◆ Exercise objective
From the listing below, retype exactly the line holding "一次看懂AI供應鏈布局", the line holding "觀點新聞 ‧ 熱門排行", and the lines between them; skip everything else.

»»

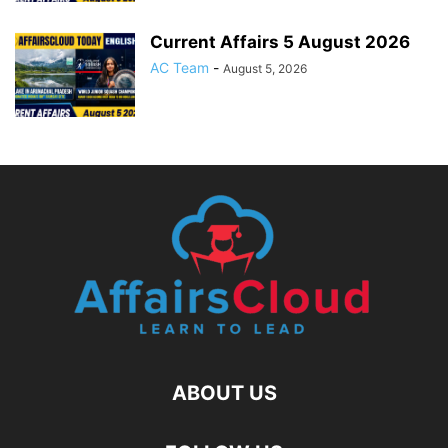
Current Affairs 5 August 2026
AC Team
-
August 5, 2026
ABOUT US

««
»»

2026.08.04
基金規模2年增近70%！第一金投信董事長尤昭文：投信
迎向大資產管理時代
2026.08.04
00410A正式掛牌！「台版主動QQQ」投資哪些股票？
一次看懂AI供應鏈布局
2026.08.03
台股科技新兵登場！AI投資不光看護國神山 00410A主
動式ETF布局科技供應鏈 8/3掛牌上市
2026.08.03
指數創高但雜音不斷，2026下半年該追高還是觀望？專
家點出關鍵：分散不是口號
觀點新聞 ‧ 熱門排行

««

◆ Task output
一次看懂AI供應鏈布局
2026.08.03
台股科技新兵登場！AI投資不光看護國神山 00410A主
動式ETF布局科技供應鏈 8/3掛牌上市
2026.08.03
指數創高但雜音不斷，2026下半年該追高還是觀望？專
家點出關鍵：分散不是口號
觀點新聞 ‧ 熱門排行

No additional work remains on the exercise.